=== Begin Enclosure ===

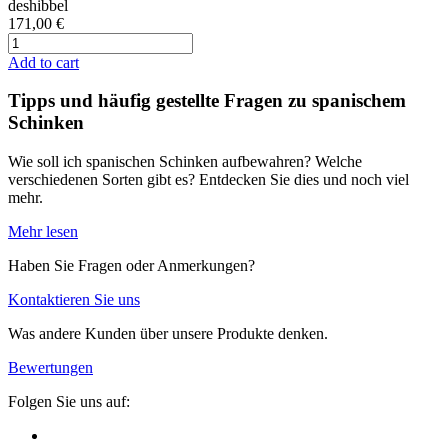
deshibbel
171,00 €
Add to cart
Tipps und häufig gestellte Fragen zu spanischem
Schinken
Wie soll ich spanischen Schinken aufbewahren? Welche
verschiedenen Sorten gibt es? Entdecken Sie dies und noch viel
mehr.
Mehr lesen
Haben Sie Fragen oder Anmerkungen?
Kontaktieren Sie uns
Was andere Kunden über unsere Produkte denken.
Bewertungen
Folgen Sie uns auf:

=== End Enclosure ===

Description of the task: Give every record again without changing a word. Exclude the pictures.

Answer space:
deshibbel
171,00 €
Add to cart
Tipps und häufig gestellte Fragen zu spanischem
Schinken
Wie soll ich spanischen Schinken aufbewahren? Welche
verschiedenen Sorten gibt es? Entdecken Sie dies und noch viel
mehr.
Mehr lesen
Haben Sie Fragen oder Anmerkungen?
Kontaktieren Sie uns
Was andere Kunden über unsere Produkte denken.
Bewertungen
Folgen Sie uns auf:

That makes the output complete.